▶ [EXERCISE PROMPT]:
Using the listing below, keep only the lines with the word "section" and copy them.

▶ [INPUT]:
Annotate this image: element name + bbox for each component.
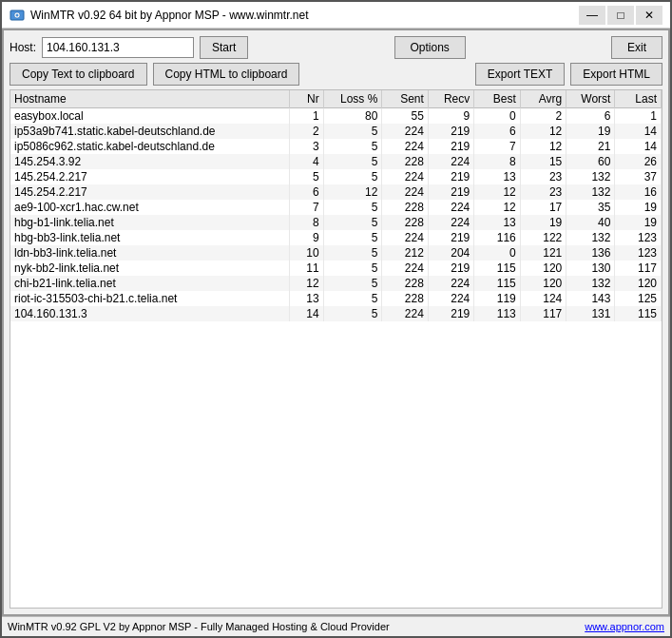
options-button[interactable]: Options <box>394 36 466 59</box>
table-cell: 224 <box>428 200 473 215</box>
table-cell: 13 <box>474 169 520 184</box>
table-cell: ip5086c962.static.kabel-deutschland.de <box>10 139 289 154</box>
table-cell: 8 <box>289 215 323 230</box>
host-label: Host: <box>10 41 36 54</box>
table-cell: 119 <box>474 291 520 306</box>
table-row: hbg-bb3-link.telia.net952242191161221321… <box>10 230 662 245</box>
table-row: ldn-bb3-link.telia.net105212204012113612… <box>10 245 662 261</box>
table-cell: 35 <box>566 200 615 215</box>
table-cell: 120 <box>520 261 566 276</box>
table-cell: 13 <box>289 291 323 306</box>
copy-html-button[interactable]: Copy HTML to clipboard <box>153 63 300 86</box>
table-cell: 21 <box>566 139 615 154</box>
table-cell: 120 <box>520 276 566 291</box>
table-cell: 5 <box>323 276 382 291</box>
col-header-nr: Nr <box>289 90 323 108</box>
table-cell: 60 <box>566 154 615 169</box>
table-cell: 219 <box>428 261 473 276</box>
table-cell: 80 <box>323 108 382 125</box>
table-cell: 132 <box>566 184 615 200</box>
table-cell: 228 <box>382 200 428 215</box>
table-cell: ldn-bb3-link.telia.net <box>10 245 289 261</box>
table-cell: 224 <box>382 139 428 154</box>
table-cell: 23 <box>520 169 566 184</box>
table-cell: 0 <box>474 245 520 261</box>
table-cell: 121 <box>520 245 566 261</box>
table-cell: 5 <box>323 306 382 321</box>
table-cell: 117 <box>520 306 566 321</box>
title-controls: — □ ✕ <box>579 6 662 25</box>
table-cell: 145.254.2.217 <box>10 169 289 184</box>
table-cell: hbg-b1-link.telia.net <box>10 215 289 230</box>
table-cell: 5 <box>323 200 382 215</box>
col-header-sent: Sent <box>382 90 428 108</box>
table-cell: 3 <box>289 139 323 154</box>
maximize-button[interactable]: □ <box>607 6 634 25</box>
table-body: easybox.local1805590261ip53a9b741.static… <box>10 108 662 322</box>
table-cell: 145.254.3.92 <box>10 154 289 169</box>
table-cell: 17 <box>520 200 566 215</box>
table-cell: 132 <box>566 276 615 291</box>
col-header-worst: Worst <box>566 90 615 108</box>
status-link[interactable]: www.appnor.com <box>585 621 664 632</box>
table-cell: 219 <box>428 124 473 139</box>
table-cell: 117 <box>615 261 662 276</box>
table-cell: 224 <box>382 184 428 200</box>
close-button[interactable]: ✕ <box>636 6 662 25</box>
status-bar: WinMTR v0.92 GPL V2 by Appnor MSP - Full… <box>2 616 670 636</box>
table-cell: 23 <box>520 184 566 200</box>
table-cell: 115 <box>474 261 520 276</box>
table-cell: chi-b21-link.telia.net <box>10 276 289 291</box>
table-row: nyk-bb2-link.telia.net115224219115120130… <box>10 261 662 276</box>
table-cell: 228 <box>382 276 428 291</box>
copy-text-button[interactable]: Copy Text to clipboard <box>10 63 147 86</box>
table-cell: 131 <box>566 306 615 321</box>
table-cell: 224 <box>382 124 428 139</box>
table-cell: 224 <box>382 169 428 184</box>
table-cell: 228 <box>382 215 428 230</box>
col-header-recv: Recv <box>428 90 473 108</box>
table-cell: 12 <box>289 276 323 291</box>
table-cell: 224 <box>382 230 428 245</box>
table-row: ip53a9b741.static.kabel-deutschland.de25… <box>10 124 662 139</box>
table-cell: ae9-100-xcr1.hac.cw.net <box>10 200 289 215</box>
col-header-best: Best <box>474 90 520 108</box>
table-cell: 9 <box>289 230 323 245</box>
data-table-container: Hostname Nr Loss % Sent Recv Best Avrg W… <box>10 89 662 609</box>
table-cell: 13 <box>474 215 520 230</box>
status-text: WinMTR v0.92 GPL V2 by Appnor MSP - Full… <box>8 621 390 632</box>
clipboard-row: Copy Text to clipboard Copy HTML to clip… <box>10 63 662 86</box>
table-cell: 228 <box>382 291 428 306</box>
start-button[interactable]: Start <box>200 36 248 59</box>
table-cell: 224 <box>428 291 473 306</box>
title-bar: WinMTR v0.92 64 bit by Appnor MSP - www.… <box>2 2 670 29</box>
table-cell: 1 <box>289 108 323 125</box>
main-window: WinMTR v0.92 64 bit by Appnor MSP - www.… <box>0 0 672 638</box>
table-cell: 16 <box>615 184 662 200</box>
minimize-button[interactable]: — <box>579 6 605 25</box>
exit-button[interactable]: Exit <box>611 36 662 59</box>
table-cell: 5 <box>323 154 382 169</box>
table-row: chi-b21-link.telia.net125228224115120132… <box>10 276 662 291</box>
table-header: Hostname Nr Loss % Sent Recv Best Avrg W… <box>10 90 662 108</box>
export-html-button[interactable]: Export HTML <box>570 63 662 86</box>
table-cell: 55 <box>382 108 428 125</box>
table-cell: 19 <box>566 124 615 139</box>
table-cell: 115 <box>615 306 662 321</box>
table-cell: 5 <box>323 215 382 230</box>
table-cell: 224 <box>428 276 473 291</box>
table-cell: 224 <box>382 261 428 276</box>
table-cell: 136 <box>566 245 615 261</box>
table-cell: easybox.local <box>10 108 289 125</box>
table-cell: 9 <box>428 108 473 125</box>
table-cell: 11 <box>289 261 323 276</box>
host-input[interactable] <box>42 37 194 58</box>
table-row: 104.160.131.3145224219113117131115 <box>10 306 662 321</box>
col-header-loss: Loss % <box>323 90 382 108</box>
table-cell: 19 <box>520 215 566 230</box>
export-text-button[interactable]: Export TEXT <box>475 63 565 86</box>
table-cell: 224 <box>428 215 473 230</box>
table-cell: 0 <box>474 108 520 125</box>
table-cell: 5 <box>323 124 382 139</box>
table-cell: 113 <box>474 306 520 321</box>
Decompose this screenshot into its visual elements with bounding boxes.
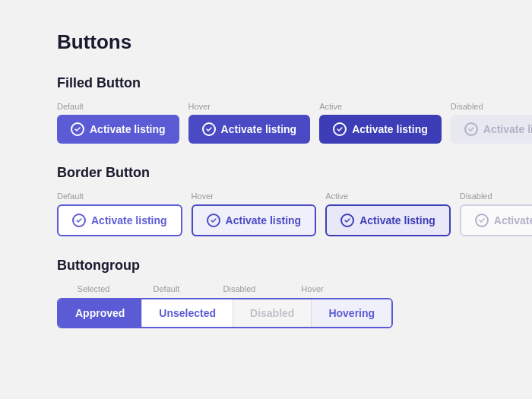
border-hover-text: Activate listing xyxy=(226,214,302,226)
bg-unselected-text: Unselected xyxy=(159,307,216,319)
border-active-col: Active Activate listing xyxy=(325,192,451,236)
bg-disabled-text: Disabled xyxy=(250,307,294,319)
border-hover-col: Hover Activate listing xyxy=(192,192,317,236)
filled-section-title: Filled Button xyxy=(57,75,475,91)
border-hover-button[interactable]: Activate listing xyxy=(192,204,317,236)
border-default-button[interactable]: Activate listing xyxy=(57,204,182,236)
border-disabled-button: Activate listing xyxy=(460,204,532,236)
filled-active-button[interactable]: Activate listing xyxy=(319,115,442,144)
border-button-section: Border Button Default Activate listing H… xyxy=(57,165,475,236)
filled-disabled-button: Activate listing xyxy=(451,115,532,144)
bg-label-hover: Hover xyxy=(276,284,349,293)
filled-active-text: Activate listing xyxy=(352,123,428,135)
page-container: Buttons Filled Button Default Activate l… xyxy=(0,0,532,380)
border-disabled-col: Disabled Activate listing xyxy=(460,192,532,236)
bg-disabled-button: Disabled xyxy=(233,299,311,327)
border-default-text: Activate listing xyxy=(91,214,167,226)
buttongroup-section-title: Buttongroup xyxy=(57,258,475,274)
filled-default-label: Default xyxy=(57,102,179,111)
filled-active-label: Active xyxy=(319,102,442,111)
filled-default-text: Activate listing xyxy=(90,123,166,135)
check-circle-icon xyxy=(340,214,354,227)
border-active-button[interactable]: Activate listing xyxy=(325,204,451,236)
filled-button-row: Default Activate listing Hover xyxy=(57,102,475,144)
filled-active-col: Active Activate listing xyxy=(319,102,442,144)
bg-approved-text: Approved xyxy=(75,307,125,319)
filled-hover-button[interactable]: Activate listing xyxy=(188,115,311,144)
bg-hovering-text: Hovering xyxy=(328,307,375,319)
filled-default-col: Default Activate listing xyxy=(57,102,179,144)
filled-button-section: Filled Button Default Activate listing H… xyxy=(57,75,475,144)
filled-disabled-col: Disabled Activate listing xyxy=(451,102,532,144)
bg-unselected-button[interactable]: Unselected xyxy=(141,299,233,327)
border-section-title: Border Button xyxy=(57,165,475,181)
border-hover-label: Hover xyxy=(192,192,317,201)
bg-label-disabled: Disabled xyxy=(203,284,276,293)
check-circle-icon xyxy=(72,214,86,227)
border-disabled-label: Disabled xyxy=(460,192,532,201)
border-active-text: Activate listing xyxy=(359,214,435,226)
bg-hovering-button[interactable]: Hovering xyxy=(311,299,391,327)
border-button-row: Default Activate listing Hover xyxy=(57,192,475,236)
check-circle-icon xyxy=(333,122,347,136)
bg-label-default: Default xyxy=(130,284,203,293)
page-title: Buttons xyxy=(57,30,475,54)
filled-disabled-label: Disabled xyxy=(451,102,532,111)
check-circle-icon xyxy=(71,122,84,136)
filled-hover-text: Activate listing xyxy=(221,123,297,135)
bg-label-selected: Selected xyxy=(57,284,130,293)
check-circle-icon xyxy=(202,122,216,136)
border-default-col: Default Activate listing xyxy=(57,192,182,236)
check-circle-icon xyxy=(207,214,220,227)
filled-hover-col: Hover Activate listing xyxy=(188,102,311,144)
border-active-label: Active xyxy=(325,192,451,201)
buttongroup-control: Approved Unselected Disabled Hovering xyxy=(57,298,393,328)
border-disabled-text: Activate listing xyxy=(494,214,532,226)
buttongroup-section: Buttongroup Selected Default Disabled Ho… xyxy=(57,258,475,328)
filled-default-button[interactable]: Activate listing xyxy=(57,115,179,144)
border-default-label: Default xyxy=(57,192,182,201)
check-circle-icon xyxy=(475,214,489,227)
filled-disabled-text: Activate listing xyxy=(483,123,532,135)
buttongroup-labels-row: Selected Default Disabled Hover xyxy=(57,284,475,293)
check-circle-icon xyxy=(464,122,478,136)
filled-hover-label: Hover xyxy=(188,102,311,111)
bg-approved-button[interactable]: Approved xyxy=(59,299,141,327)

▶ [EXPECTED ANSWER]:
filled-section-title: Filled Button xyxy=(57,75,475,91)
border-button-section: Border Button Default Activate listing H… xyxy=(57,165,475,236)
buttongroup-section-title: Buttongroup xyxy=(57,258,475,274)
filled-button-section: Filled Button Default Activate listing H… xyxy=(57,75,475,144)
border-section-title: Border Button xyxy=(57,165,475,181)
buttongroup-section: Buttongroup Selected Default Disabled Ho… xyxy=(57,258,475,328)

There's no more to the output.